• WORK INSTRUCTIONS
Without any pictures, restate the full set of records below exactly.

[[ WORKING DATA open ]]

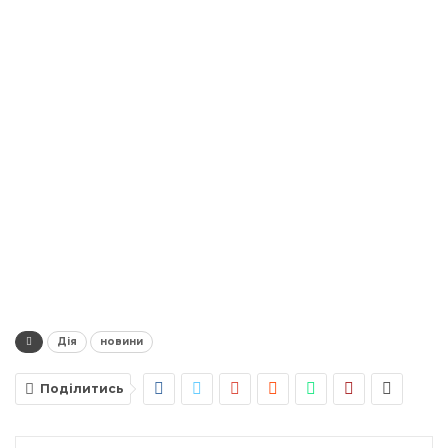
Дія
новини
Поділитись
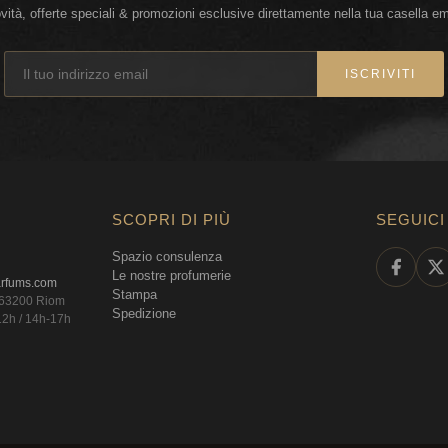
vità, offerte speciali & promozioni esclusive direttamente nella tua casella em
ISCRIVITI
SCOPRI DI PIÙ
SEGUICI
Spazio consulenza
Le nostre profumerie
arfums.com
Stampa
, 63200 Riom
Spedizione
12h / 14h-17h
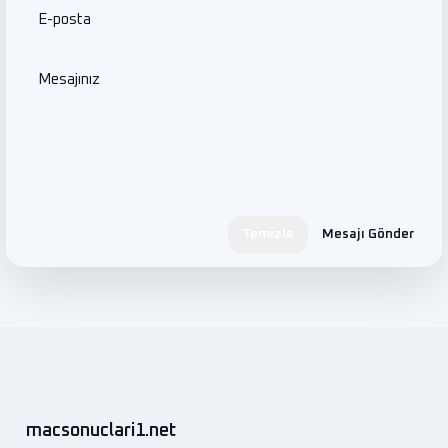
E-posta
Mesajınız
Temizle
Mesajı Gönder
macsonuclari1.net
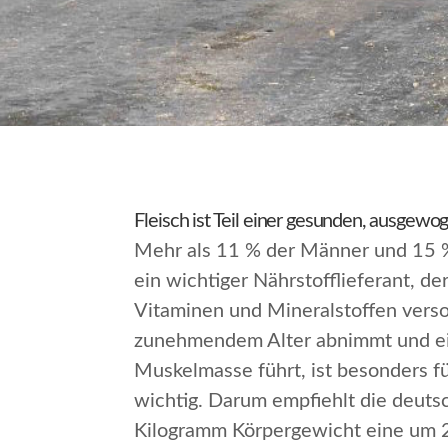
Fleisch ist Teil einer gesunden, ausgew
Mehr als 11 % der Männer und 15 % 
ein wichtiger Nährstofflieferant, d
Vitaminen und Mineralstoffen ver
zunehmendem Alter abnimmt und ei
Muskelmasse führt, ist besonders f
wichtig. Darum empfiehlt die deuts
Kilogramm Körpergewicht eine um 25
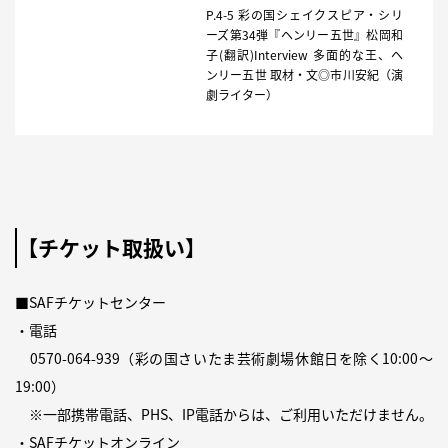
P.4-5 彩の国シェイクスピア・シリ
ーズ第34弾『ヘンリー五世』松岡和
子(翻訳)Interview 多面的な王、ヘ
ンリー五世 取材・文◎市川安紀（演
劇ライター）
【チケット取扱い】
■SAFチケットセンター
・電話
0570-064-939
（彩の国さいたま芸術劇場休館日を除く10:00〜
19:00）
※一部携帯電話、PHS、IP電話からは、ご利用いただけません。
・SAFチケットオンライン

[[ WORKING DATA closed ]]

• ANSWER
Дія
новини
Поділитись
vità, offerte speciali & promozioni esclusive direttamente nella tua casella em
ISCRIVITI
SCOPRI DI PIÙ
SEGUICI
Spazio consulenza
Le nostre profumerie
arfums.com
Stampa
, 63200 Riom
Spedizione
12h / 14h-17h
E-posta
Mesajınız
Temizle
Mesajı Gönder
macsonuclari1.net
Fleisch ist Teil einer gesunden, ausgew
Mehr als 11 % der Männer und 15 % 
ein wichtiger Nährstofflieferant, d
Vitaminen und Mineralstoffen ver
zunehmendem Alter abnimmt und ei
Muskelmasse führt, ist besonders f
wichtig. Darum empfiehlt die deuts
Kilogramm Körpergewicht eine um 25
P.4-5 彩の国シェイクスピア・シリ
ーズ第34弾『ヘンリー五世』松岡和
子(翻訳)Interview 多面的な王、ヘ
ンリー五世 取材・文◎市川安紀（演
劇ライター）
【チケット取扱い】
■SAFチケットセンター
・電話
0570-064-939
（彩の国さいたま芸術劇場休館日を除く10:00〜
19:00）
※一部携帯電話、PHS、IP電話からは、ご利用いただけません。
・SAFチケットオンライン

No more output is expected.